Little Red Riding Hood

Film Review by Dean Duncan May 29, 2015

Two ways to elaborate these little archetypal fables? One is to try to make them convincing, to have them correspond in some way to actual realities. That seems difficult and perilous. I can think of examples, but you’ll angrily disagree, and then we may co-identify any number of dubious attempts.

Here we see the second way, which is to ham it up and wink a lot. Whether the perpetrators are aware of it or not, this kind of flavourful performances may derive all the way from Greek New Comedy, or the Commedia dell’arte. To wink is to fracture, or to be post-modern. Except that Cervantes did it too. Maybe the roots don’t matter so much, at least in this context. The basic thing is that you’re present, aware, contributing, expanding.

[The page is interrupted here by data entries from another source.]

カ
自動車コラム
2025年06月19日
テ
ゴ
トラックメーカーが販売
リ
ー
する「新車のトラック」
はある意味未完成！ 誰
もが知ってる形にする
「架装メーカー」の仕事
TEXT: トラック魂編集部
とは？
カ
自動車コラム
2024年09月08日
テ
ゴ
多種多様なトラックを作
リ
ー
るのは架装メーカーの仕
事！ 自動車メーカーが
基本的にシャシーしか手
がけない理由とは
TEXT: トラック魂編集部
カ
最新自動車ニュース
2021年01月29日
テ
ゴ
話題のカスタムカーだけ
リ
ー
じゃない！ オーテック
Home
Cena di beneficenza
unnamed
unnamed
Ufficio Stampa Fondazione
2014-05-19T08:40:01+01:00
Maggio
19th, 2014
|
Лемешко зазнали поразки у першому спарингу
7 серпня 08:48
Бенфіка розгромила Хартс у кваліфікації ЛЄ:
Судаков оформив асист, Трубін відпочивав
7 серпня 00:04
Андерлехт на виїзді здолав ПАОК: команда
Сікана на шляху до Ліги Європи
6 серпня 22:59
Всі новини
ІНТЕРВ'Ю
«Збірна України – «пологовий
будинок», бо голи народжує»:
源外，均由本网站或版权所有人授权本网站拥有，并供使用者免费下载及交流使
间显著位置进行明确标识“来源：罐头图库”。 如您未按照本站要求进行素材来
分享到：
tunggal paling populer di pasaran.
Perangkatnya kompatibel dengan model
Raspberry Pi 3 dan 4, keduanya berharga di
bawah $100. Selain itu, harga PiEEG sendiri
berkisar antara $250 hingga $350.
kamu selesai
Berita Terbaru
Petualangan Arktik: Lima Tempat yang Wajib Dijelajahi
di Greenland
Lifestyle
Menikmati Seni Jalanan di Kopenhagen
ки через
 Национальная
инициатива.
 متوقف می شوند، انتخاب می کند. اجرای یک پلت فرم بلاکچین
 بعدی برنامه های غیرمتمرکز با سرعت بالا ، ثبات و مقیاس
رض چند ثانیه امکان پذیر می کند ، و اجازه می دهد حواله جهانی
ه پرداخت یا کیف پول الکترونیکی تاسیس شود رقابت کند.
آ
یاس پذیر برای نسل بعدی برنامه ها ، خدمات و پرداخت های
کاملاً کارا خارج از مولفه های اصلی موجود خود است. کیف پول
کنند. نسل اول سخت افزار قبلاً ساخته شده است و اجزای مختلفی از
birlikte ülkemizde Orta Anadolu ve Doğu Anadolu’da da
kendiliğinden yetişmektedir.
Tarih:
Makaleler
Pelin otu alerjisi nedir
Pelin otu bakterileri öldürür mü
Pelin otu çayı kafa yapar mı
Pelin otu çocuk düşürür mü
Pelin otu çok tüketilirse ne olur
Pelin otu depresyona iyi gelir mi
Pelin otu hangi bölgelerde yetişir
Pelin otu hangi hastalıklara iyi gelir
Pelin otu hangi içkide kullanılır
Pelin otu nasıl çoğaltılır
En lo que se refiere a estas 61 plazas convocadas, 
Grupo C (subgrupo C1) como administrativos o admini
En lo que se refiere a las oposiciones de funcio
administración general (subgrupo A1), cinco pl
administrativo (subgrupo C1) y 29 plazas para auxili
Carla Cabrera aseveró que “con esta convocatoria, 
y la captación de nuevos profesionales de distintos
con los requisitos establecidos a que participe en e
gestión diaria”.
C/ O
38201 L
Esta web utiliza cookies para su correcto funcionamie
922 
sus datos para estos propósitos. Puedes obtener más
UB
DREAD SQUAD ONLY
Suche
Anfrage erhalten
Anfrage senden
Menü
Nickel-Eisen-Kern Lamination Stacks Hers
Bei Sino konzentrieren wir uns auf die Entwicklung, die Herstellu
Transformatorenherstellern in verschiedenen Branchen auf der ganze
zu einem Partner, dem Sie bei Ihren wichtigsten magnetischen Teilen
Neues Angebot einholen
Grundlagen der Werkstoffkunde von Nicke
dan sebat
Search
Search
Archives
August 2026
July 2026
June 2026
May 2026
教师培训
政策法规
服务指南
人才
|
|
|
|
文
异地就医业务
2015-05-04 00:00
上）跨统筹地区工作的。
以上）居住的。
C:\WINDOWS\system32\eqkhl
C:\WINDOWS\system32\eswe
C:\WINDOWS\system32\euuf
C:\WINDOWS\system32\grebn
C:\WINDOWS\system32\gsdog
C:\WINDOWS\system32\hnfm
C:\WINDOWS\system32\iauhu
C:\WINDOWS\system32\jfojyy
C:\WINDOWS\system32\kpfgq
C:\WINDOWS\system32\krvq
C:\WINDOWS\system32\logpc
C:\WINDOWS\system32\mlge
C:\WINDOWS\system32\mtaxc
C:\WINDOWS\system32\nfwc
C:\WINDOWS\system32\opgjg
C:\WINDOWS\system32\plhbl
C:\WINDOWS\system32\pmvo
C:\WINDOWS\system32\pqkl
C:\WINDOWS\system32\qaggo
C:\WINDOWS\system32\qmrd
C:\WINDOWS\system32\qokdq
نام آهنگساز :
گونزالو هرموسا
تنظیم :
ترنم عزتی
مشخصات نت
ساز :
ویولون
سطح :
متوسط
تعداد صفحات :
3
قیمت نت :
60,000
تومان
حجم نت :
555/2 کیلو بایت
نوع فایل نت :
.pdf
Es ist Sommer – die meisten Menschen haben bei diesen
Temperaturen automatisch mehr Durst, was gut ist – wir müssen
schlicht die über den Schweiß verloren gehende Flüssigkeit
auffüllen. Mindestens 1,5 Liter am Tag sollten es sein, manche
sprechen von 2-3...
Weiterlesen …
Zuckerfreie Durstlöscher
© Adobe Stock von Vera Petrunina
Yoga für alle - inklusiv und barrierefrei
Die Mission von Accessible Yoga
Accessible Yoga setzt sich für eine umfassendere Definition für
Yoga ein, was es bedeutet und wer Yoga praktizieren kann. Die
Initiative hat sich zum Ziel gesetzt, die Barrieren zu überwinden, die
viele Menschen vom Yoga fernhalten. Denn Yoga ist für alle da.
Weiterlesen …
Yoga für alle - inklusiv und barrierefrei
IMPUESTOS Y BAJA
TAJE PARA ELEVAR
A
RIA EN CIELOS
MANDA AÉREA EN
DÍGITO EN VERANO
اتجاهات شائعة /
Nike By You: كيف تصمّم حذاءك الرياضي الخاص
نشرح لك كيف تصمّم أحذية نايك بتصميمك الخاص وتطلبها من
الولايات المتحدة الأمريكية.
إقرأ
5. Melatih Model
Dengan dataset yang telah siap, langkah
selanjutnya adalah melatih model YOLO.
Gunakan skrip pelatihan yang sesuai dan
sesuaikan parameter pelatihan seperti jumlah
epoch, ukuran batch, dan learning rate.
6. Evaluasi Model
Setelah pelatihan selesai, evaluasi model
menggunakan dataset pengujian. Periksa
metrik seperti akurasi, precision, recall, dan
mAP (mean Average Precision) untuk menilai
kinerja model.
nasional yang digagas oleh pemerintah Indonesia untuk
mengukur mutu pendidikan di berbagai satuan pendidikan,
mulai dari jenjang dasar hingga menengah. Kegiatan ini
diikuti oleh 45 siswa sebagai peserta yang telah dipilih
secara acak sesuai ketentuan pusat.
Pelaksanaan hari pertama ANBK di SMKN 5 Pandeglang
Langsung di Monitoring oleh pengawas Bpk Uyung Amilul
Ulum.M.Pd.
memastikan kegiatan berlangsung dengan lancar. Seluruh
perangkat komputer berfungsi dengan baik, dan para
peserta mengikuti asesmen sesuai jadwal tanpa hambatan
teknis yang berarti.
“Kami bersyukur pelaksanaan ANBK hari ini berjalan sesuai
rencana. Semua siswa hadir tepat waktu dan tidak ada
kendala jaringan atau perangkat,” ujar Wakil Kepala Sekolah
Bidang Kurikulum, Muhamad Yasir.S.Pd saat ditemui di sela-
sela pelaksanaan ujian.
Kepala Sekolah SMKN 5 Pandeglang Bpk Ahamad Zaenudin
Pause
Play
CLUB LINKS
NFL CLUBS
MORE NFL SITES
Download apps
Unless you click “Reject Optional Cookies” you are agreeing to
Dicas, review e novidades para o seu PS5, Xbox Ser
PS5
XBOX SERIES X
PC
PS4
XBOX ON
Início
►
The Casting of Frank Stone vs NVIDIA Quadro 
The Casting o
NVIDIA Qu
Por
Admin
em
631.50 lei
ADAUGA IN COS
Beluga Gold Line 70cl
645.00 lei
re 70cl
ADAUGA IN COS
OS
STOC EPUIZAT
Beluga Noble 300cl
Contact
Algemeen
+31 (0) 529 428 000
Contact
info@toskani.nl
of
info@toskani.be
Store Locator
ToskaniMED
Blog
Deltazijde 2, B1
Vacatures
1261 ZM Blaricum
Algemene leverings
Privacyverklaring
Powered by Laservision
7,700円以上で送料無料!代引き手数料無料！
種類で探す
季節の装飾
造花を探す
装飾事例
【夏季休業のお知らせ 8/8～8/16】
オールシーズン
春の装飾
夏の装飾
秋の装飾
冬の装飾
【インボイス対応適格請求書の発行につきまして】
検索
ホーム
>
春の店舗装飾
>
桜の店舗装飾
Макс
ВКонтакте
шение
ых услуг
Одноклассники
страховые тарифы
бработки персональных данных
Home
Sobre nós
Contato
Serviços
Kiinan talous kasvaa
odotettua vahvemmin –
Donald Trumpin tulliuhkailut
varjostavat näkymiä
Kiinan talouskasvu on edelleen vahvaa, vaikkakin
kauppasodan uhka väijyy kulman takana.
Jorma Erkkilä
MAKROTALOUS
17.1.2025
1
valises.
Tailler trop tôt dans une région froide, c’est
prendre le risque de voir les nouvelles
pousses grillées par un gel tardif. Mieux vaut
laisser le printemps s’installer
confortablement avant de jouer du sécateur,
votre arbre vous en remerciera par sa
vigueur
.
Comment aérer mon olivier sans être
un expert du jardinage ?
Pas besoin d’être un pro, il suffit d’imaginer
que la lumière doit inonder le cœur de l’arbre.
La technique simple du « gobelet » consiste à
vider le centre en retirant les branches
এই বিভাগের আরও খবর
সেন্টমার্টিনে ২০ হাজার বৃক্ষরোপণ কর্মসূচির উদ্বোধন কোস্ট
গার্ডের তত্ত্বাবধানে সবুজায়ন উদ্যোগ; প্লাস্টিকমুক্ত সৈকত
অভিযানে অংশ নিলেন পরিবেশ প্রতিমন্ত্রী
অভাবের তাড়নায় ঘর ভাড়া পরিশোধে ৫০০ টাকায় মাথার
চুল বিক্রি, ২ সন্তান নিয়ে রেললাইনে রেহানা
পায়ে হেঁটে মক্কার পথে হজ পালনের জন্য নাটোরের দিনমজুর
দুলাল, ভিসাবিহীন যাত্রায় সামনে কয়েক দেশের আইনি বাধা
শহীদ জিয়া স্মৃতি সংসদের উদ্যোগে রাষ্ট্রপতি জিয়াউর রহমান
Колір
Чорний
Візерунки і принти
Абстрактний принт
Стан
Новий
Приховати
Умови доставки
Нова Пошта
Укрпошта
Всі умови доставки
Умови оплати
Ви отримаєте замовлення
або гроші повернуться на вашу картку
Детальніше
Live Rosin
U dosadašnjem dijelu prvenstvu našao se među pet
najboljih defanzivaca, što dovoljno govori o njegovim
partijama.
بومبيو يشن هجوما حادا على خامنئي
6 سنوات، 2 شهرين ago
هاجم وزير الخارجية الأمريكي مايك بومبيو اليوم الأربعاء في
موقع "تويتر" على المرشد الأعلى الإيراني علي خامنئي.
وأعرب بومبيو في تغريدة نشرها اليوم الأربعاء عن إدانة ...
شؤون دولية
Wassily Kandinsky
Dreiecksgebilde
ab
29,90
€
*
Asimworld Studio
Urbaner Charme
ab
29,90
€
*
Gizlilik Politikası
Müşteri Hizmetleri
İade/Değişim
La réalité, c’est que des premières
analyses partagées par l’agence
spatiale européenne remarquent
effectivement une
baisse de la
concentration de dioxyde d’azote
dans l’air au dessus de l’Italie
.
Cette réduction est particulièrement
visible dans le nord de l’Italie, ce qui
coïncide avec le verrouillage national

That’s what the Theatre for Young Audiences movement is for, what it is. And it’s all over the best children’s media productions too.

Anyway, and all that being said, some of these performances are a hoot. John Vernon, Frances Bay’s hilarious granny, and Malcolm McDowell’s positively bone-cracking malice as he essays the part of the wolf. He and Steenburgen were married at the time, weren’t they? Yikes! Or, good luck to all of us.

True to Duvall’s take on Rapunzel (Paul Zelinsky’s beautiful rendering reflects it as well), this version of LRRH touches fairly substantially (though not exclusively) on the story’s sexual parallels, or underpinnings. Note the wolf’s rather shocking comments after eating the eponymous heroine. There’s another angle, lurking down there. It’s spectacularly addressed and articulated in Stephen Sondheim’s “I Know Things Now,” from Into the Woods. The standard tales as standardly told are full of warnings about the dire results of dalliance. But that’s not all there is to it, is there? At some point, kids will want to have sex. And after that they’ll probably, eventually, have it. That’s what fairy tales are about! Or a lot of them anyway. As mentioned in a previous posts, some huffing moralists won’t necessarily like these programs. Right they are. So is this: parents produce, care for, love, nurture and, eventually, just end up getting in the way of their flowering offspring.